* [Task directions]
Print the line containing "We're small. You" and all lines after it to the end of the records below, exactly as written. No pictures.

* [Page-level text extractions]
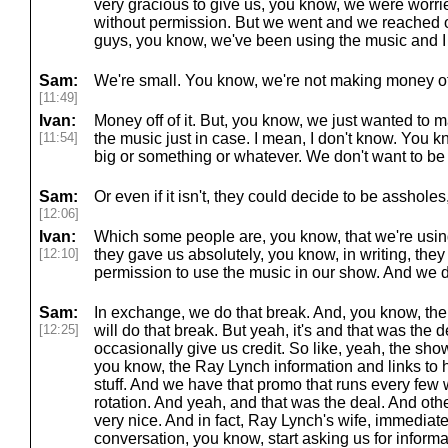
very gracious to give us, you know, we were worri
without permission. But we went and we reached o
guys, you know, we've been using the music and I 
Sam:
We're small. You know, we're not making money off
[11:49]
Ivan:
Money off of it. But, you know, we just wanted to 
[11:54]
the music just in case. I mean, I don't know. You 
big or something or whatever. We don't want to be 
Sam:
Or even if it isn't, they could decide to be asshol
[12:06]
Ivan:
Which some people are, you know, that we're using
[12:10]
they gave us absolutely, you know, in writing, the
permission to use the music in our show. And we d
Sam:
In exchange, we do that break. And, you know, the f
[12:25]
will do that break. But yeah, it's and that was the d
occasionally give us credit. So like, yeah, the sh
you know, the Ray Lynch information and links to hi
stuff. And we have that promo that runs every few 
rotation. And yeah, and that was the deal. And ot
very nice. And in fact, Ray Lynch's wife, immediate
conversation, you know, start asking us for infor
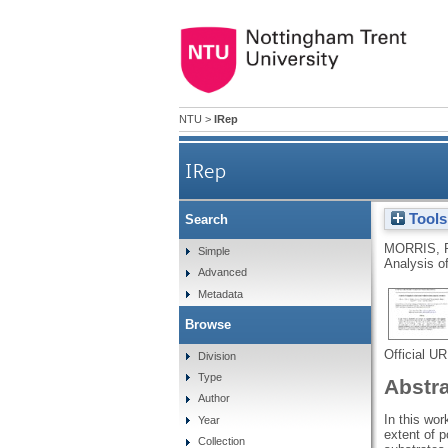
NTU
>
IRep
IRep
Tools
Search
MORRIS, 
Simple
Analysis o
Advanced
Metadata
Browse
Official U
Division
Type
Abstr
Author
In this wo
Year
extent of p
Collection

* [Exercise result]
We're small. You know, we're not making money off
[11:49]
Ivan:
Money off of it. But, you know, we just wanted to 
[11:54]
the music just in case. I mean, I don't know. You 
big or something or whatever. We don't want to be 
Sam:
Or even if it isn't, they could decide to be asshol
[12:06]
Ivan:
Which some people are, you know, that we're using
[12:10]
they gave us absolutely, you know, in writing, the
permission to use the music in our show. And we d
Sam:
In exchange, we do that break. And, you know, the f
[12:25]
will do that break. But yeah, it's and that was the d
occasionally give us credit. So like, yeah, the sh
you know, the Ray Lynch information and links to hi
stuff. And we have that promo that runs every few 
rotation. And yeah, and that was the deal. And ot
very nice. And in fact, Ray Lynch's wife, immediate
conversation, you know, start asking us for infor
NTU
>
IRep
IRep
Tools
Search
MORRIS, 
Simple
Analysis o
Advanced
Metadata
Browse
Official U
Division
Type
Abstr
Author
In this wo
Year
extent of p
Collection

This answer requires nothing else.